[Stored entries]
----

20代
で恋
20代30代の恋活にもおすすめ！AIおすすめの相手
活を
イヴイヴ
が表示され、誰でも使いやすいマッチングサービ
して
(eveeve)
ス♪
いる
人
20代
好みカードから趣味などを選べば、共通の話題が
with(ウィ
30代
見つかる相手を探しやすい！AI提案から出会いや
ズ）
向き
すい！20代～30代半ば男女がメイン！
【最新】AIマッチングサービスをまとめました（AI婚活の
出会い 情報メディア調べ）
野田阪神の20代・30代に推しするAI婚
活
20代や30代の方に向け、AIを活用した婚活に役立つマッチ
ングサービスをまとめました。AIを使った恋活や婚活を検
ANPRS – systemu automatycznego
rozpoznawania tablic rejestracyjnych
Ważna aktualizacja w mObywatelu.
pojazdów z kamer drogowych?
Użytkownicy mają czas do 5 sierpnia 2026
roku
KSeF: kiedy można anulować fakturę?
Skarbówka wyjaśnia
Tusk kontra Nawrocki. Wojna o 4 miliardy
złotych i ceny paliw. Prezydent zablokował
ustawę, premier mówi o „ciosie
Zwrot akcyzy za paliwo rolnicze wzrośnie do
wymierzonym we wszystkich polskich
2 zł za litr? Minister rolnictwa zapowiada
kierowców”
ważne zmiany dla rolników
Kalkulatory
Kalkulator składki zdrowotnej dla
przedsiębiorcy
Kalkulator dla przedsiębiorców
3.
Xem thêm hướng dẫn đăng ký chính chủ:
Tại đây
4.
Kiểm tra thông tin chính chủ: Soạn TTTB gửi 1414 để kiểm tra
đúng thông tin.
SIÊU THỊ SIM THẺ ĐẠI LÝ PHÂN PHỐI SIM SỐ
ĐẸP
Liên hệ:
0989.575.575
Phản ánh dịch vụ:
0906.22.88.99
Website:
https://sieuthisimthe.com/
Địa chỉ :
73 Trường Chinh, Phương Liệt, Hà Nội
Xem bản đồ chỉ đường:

----

**HOW TO COMPLETE THIS TASK**:
Copy each line above containing the string "chính".

**SOLUTION**:
Xem thêm hướng dẫn đăng ký chính chủ:
Kiểm tra thông tin chính chủ: Soạn TTTB gửi 1414 để kiểm tra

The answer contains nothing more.